WHAT YOU SHOULD DO:
One line at a time, check the entries below for the word "trong", and copy each line that has it.

++++++++++++++++++++

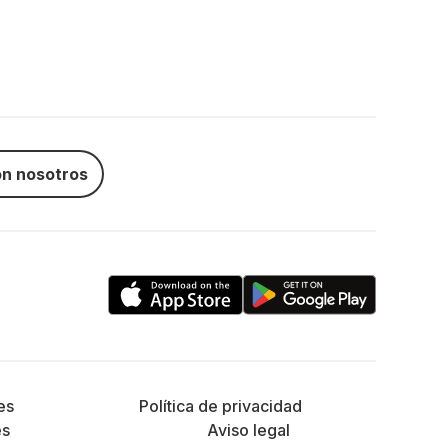
n nosotros
es
Política de privacidad
es
Aviso legal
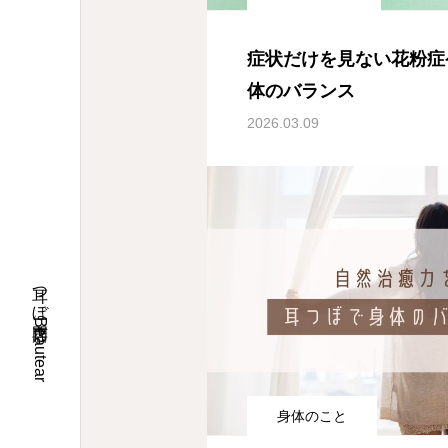
症状だけを見ない花粉症
体のバランス
2026.03.09
耳つぼ専門店 Beautear
身体のこと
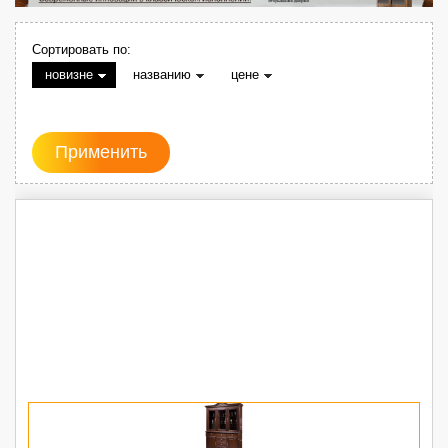
Сортировать по:
новизне
названию
цене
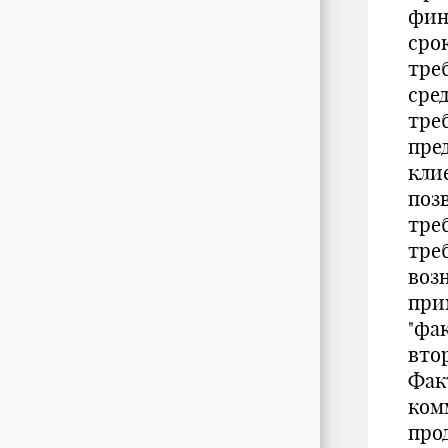
фин
сро
тре
сре
тре
пре
кли
поз
тре
треб
воз
при
"фа
вто
Фак
ком
про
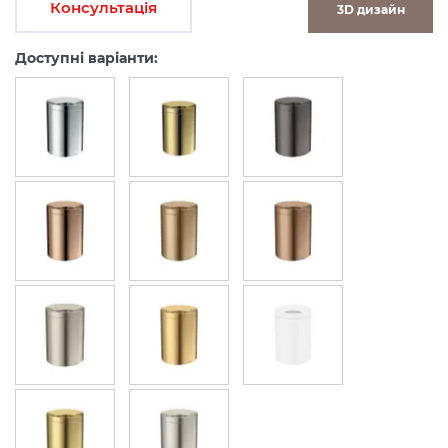
Консультація
3D дизайн
Доступні варіанти:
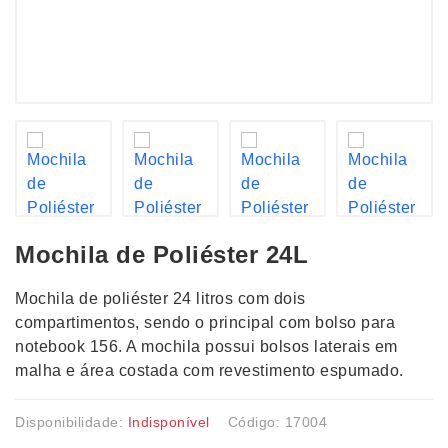
Mochila de Poliéster 24L
Mochila de poliéster 24 litros com dois
compartimentos, sendo o principal com bolso para
notebook 156. A mochila possui bolsos laterais em
malha e área costada com revestimento espumado.
Disponibilidade:
Indisponível
Código: 17004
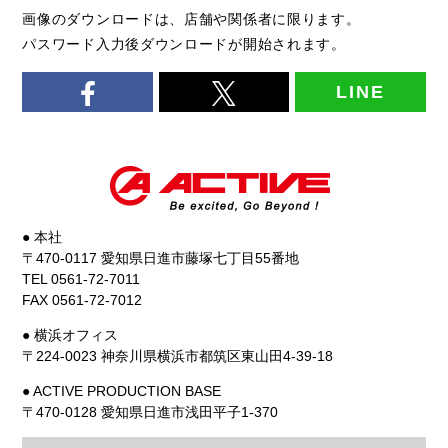
画像のダウンロードは、店舗や関係者に限ります。
パスワード入力後ダウンロードが開始されます。
LINE
● 本社
〒470-0117 愛知県日進市藤塚七丁目55番地
TEL 0561-72-7011
FAX 0561-72-7012
● 横浜オフィス
〒224-0023 神奈川県横浜市都筑区東山田4-39-18
● ACTIVE PRODUCTION BASE
〒470-0128 愛知県日進市浅田平子1-370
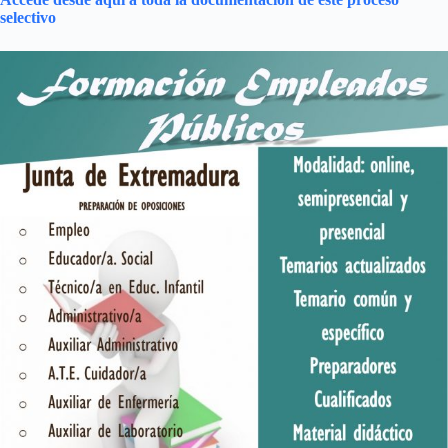
selectivo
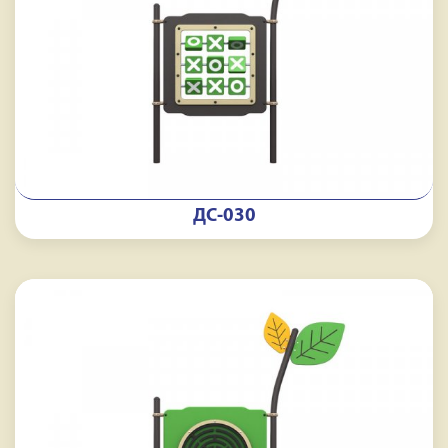
ДС-030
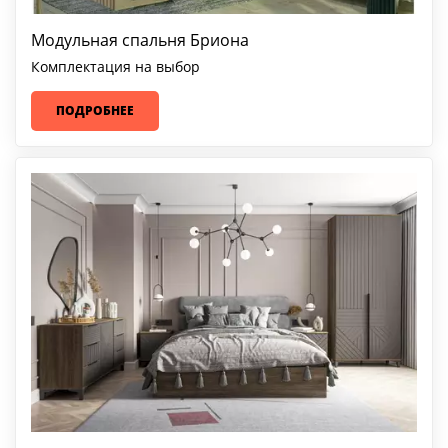
Модульная спальня Бриона
Комплектация на выбор
ПОДРОБНЕЕ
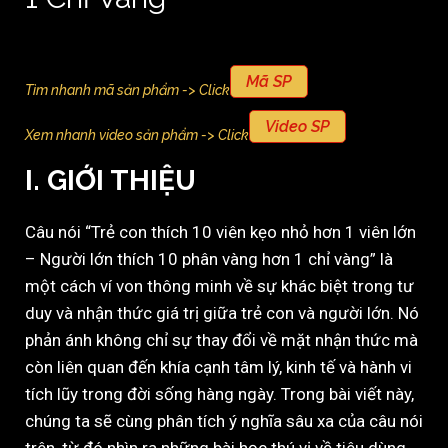
Mã SP
Tìm nhanh mã sản phẩm -> Click
Video SP
Xem nhanh video sản phẩm -> Click
I. GIỚI THIỆU
Câu nói “Trẻ con thích 10 viên kẹo nhỏ hơn 1 viên lớn
– Người lớn thích 10 phân vàng hơn 1 chỉ vàng” là
một cách ví von thông minh về sự khác biệt trong tư
duy và nhận thức giá trị giữa trẻ con và người lớn. Nó
phản ánh không chỉ sự thay đổi về mặt nhận thức mà
còn liên quan đến khía cạnh tâm lý, kinh tế và hành vi
tích lũy trong đời sống hàng ngày. Trong bài viết này,
chúng ta sẽ cùng phân tích ý nghĩa sâu xa của câu nói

++++++++++++++++++++

ANSWER SECTION:
một cách ví von thông minh về sự khác biệt trong tư
tích lũy trong đời sống hàng ngày. Trong bài viết này,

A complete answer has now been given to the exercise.